As you become more familiar with the ARIs in your area, use the HDSC online ARI website (Internet) to identify the wide ranges of 90% confidence intervals associated with the overlap in high ARIs. When one QPF resides within multiple confidence intervals, recognize that there is a wide range of possible ARIs and you should speak in terms of a range of possible ARIs (e.g. 100-500 yr rainfall or a 0.2-1% yearly chance of occurence).
- The best way to identify ARI uncertainty is to:
- Why are the units multiplied by 1000 and labeled with m*127/5 in the Product Browser display?
- The Product Browser display of the ARI grids is a convenient by-product of ARI processing where the CONUS ARI data is clipped to a regional scale before it is made available to FFMP for initial ingest.

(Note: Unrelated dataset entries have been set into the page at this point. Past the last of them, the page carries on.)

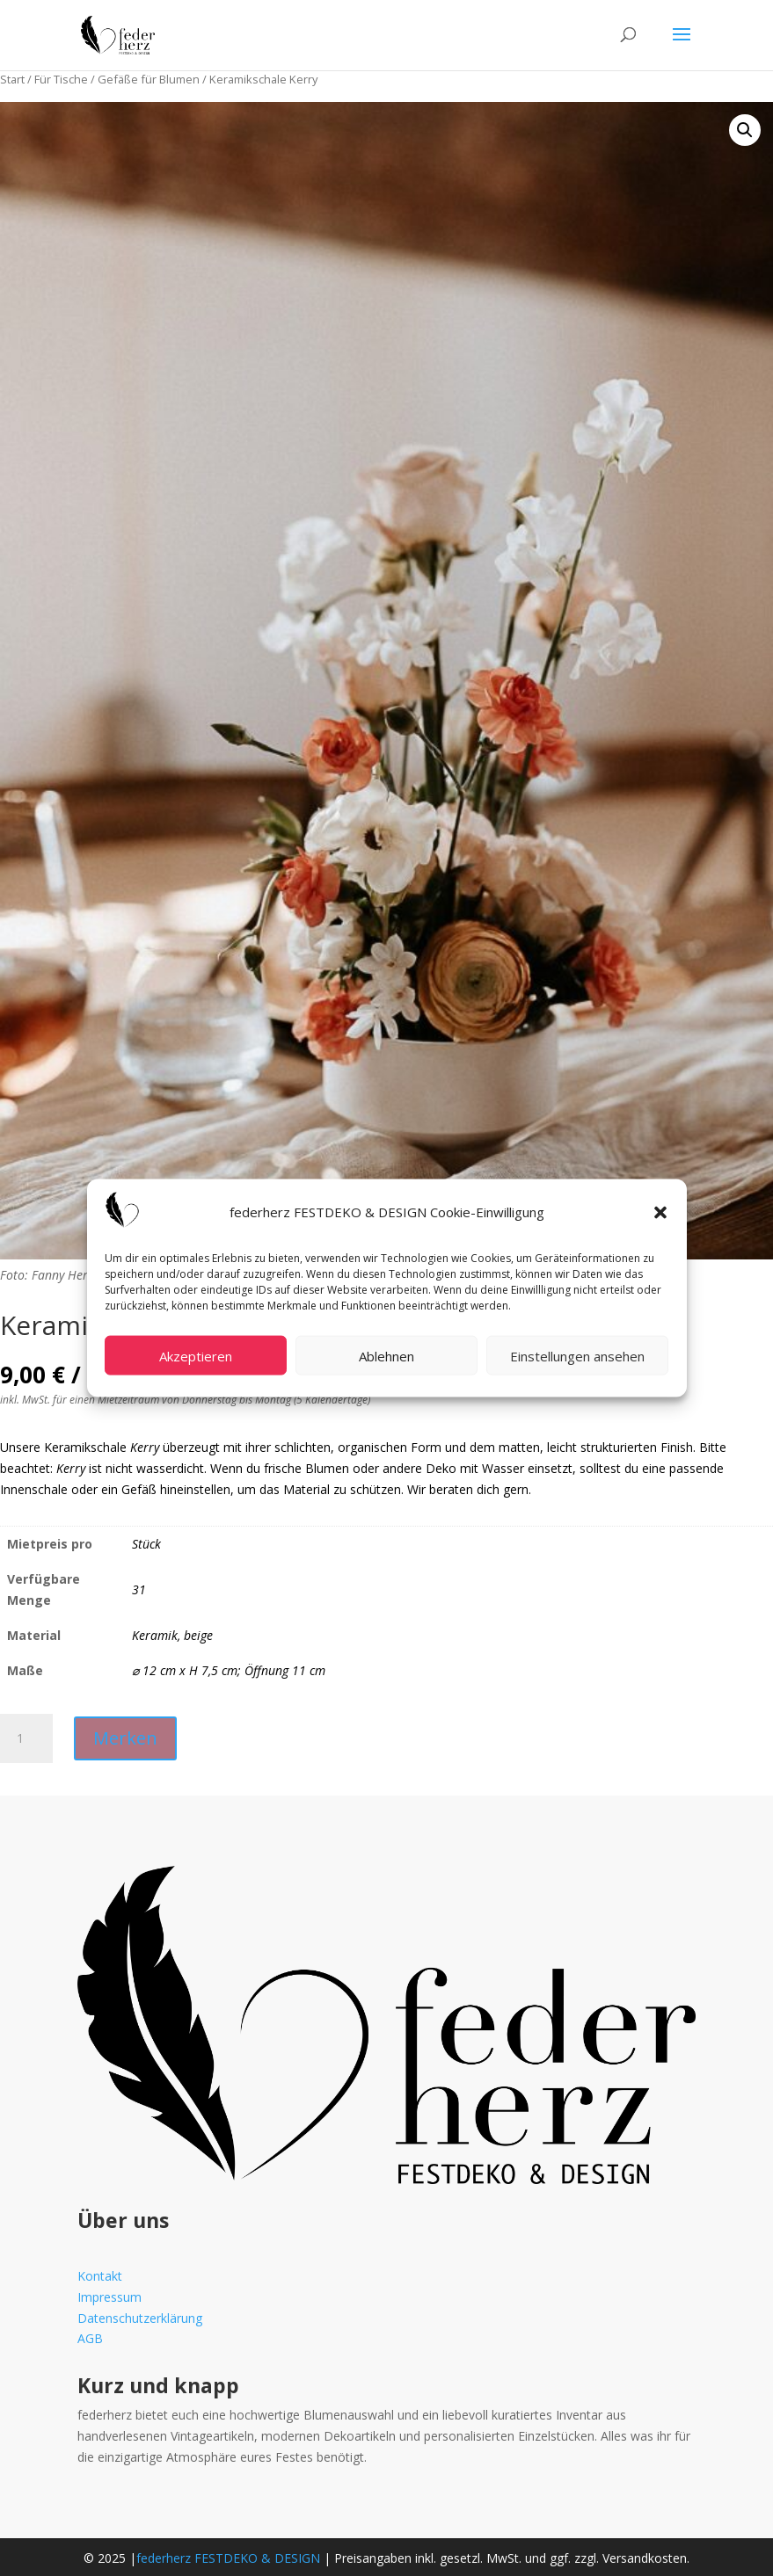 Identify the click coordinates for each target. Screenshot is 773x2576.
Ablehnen (386, 1355)
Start (12, 79)
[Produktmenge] (26, 1738)
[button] (660, 1212)
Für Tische (61, 79)
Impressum (109, 2297)
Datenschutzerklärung (139, 2318)
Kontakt (99, 2276)
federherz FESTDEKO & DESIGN (228, 2558)
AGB (90, 2338)
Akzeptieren (195, 1355)
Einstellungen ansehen (577, 1355)
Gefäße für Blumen (149, 79)
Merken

This regional-scale display covers a larger domain than FFMP, and the color table more effectively shows important variations in ARIs in and around your CWA. FFMP was intended to be the primary display for ARI data, so the default display sampling is likely a byproduct of the way the ARI grid information is defined. Since 127/5 is 25.4 and 25.4mm is 1", the m*127/5 is likely an under-the-hood conversion factor from mm to inches. The bottom line is to just divide the Product Browser ARI display by 1000 to get the ARI threshold in inches.